_TASK STATEMENT_. Search the records below for the word "Amsterdam", then return every line where it appears.

(Page-level text extractions)
★ ★ ★ ★ ★

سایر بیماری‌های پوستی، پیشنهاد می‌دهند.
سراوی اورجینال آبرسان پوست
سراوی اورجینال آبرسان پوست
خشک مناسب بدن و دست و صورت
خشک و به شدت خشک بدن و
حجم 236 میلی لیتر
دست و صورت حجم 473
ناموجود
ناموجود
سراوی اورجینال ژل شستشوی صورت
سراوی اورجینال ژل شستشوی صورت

★ ★ ★ ★ ★

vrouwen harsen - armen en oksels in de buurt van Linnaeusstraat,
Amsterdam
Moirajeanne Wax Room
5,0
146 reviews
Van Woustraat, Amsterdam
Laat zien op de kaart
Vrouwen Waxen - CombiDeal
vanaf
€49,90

★ ★ ★ ★ ★

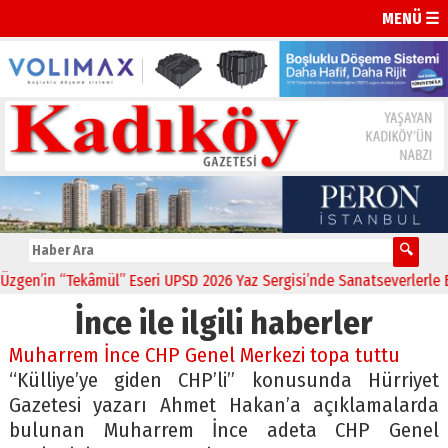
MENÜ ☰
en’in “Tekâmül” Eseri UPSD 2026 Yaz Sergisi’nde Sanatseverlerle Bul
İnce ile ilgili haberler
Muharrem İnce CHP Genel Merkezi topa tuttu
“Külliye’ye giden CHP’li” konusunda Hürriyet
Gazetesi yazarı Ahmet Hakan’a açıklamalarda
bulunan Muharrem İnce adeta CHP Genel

★ ★ ★ ★ ★

_RESULT FOR THIS TASK_.
Amsterdam
Van Woustraat, Amsterdam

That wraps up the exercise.